New Zealand-Malaysia Free Trade Agreement
The New Zealand-Malaysia Free Trade Agreement aims at fostering closer economic relations by reducing or removing trade and investment barriers. The Agreement builds on the existing ASEAN-Australia-New Zealand Free Trade Agreement. Most notably, the Agreement accelerated the tariff reduction/elimination schedule from 12 years (per the AANZFTA) to 7 years.
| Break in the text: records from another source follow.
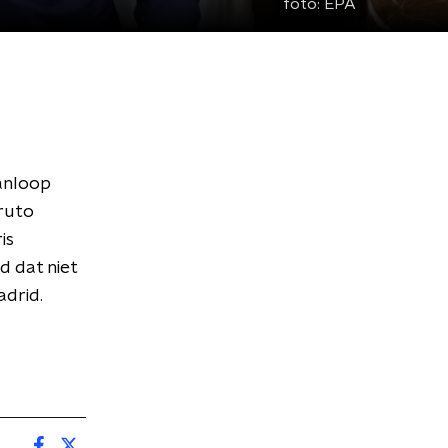
foto:
EPA
aanloop
ruto
is
 dat niet
adrid.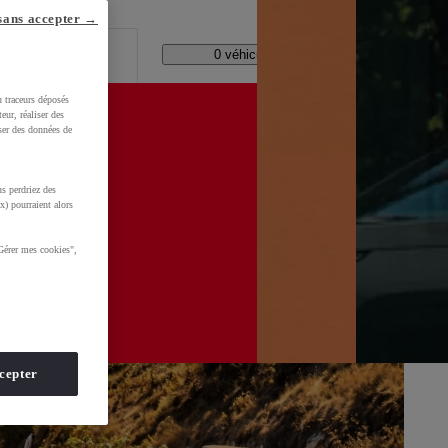
lle ?
sans accepter →
Code Postal / Concession
0 véhicules disponibles
u traceurs déposés
eur, réaliser des
iser des données de
s perdriez des
x) pourraient alors
Gérer mes cookies",
cepter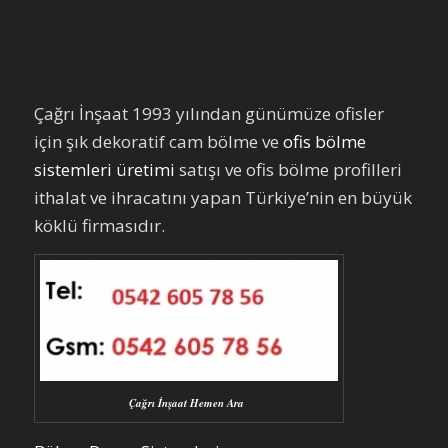
Çağrı İnşaat 1993 yılından günümüze ofisler
için şık dekoratif cam bölme ve
ofis bölme
sistemleri üretimi
satışı ve ofis bölme profilleri
ithalat ve ihracatını yapan Türkiye’nin en büyük
köklü firmasıdır.
Çağrı İnşaat Hemen Ara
It also provide improved investment protection provisions, including Most Favoured Nation (MFN) treatment.
The Agreement eliminates or reduces border tariffs on:
- Electric generation equipment
- Mechanical equipment including pumps, appliances and other advanced machinery
- Electric motors, transformers, batteries and capacitors
- Motor vehicles and vehicle parts (except for motor vehicle imports into Myanmar and Vietnam)
- Mineral ore and processed products including graphite, manganese, copper, aluminium and nickel
- Various products manufactured using the above minerals and metals such as sheets, powders, bars, and plates
- Photovoltaic cells
The Agreement also includes rules of origin and local content provisions. Goods are considered as originating from a signatory country, and thus benefitting from preferential tariff treatment if:
- they are wholly produced or obtained in the country
- they qualify for a change in HS code as defined for each good
- they meet minimum regional value content requirements e.g. within 10% of FOB value or total weight of the good.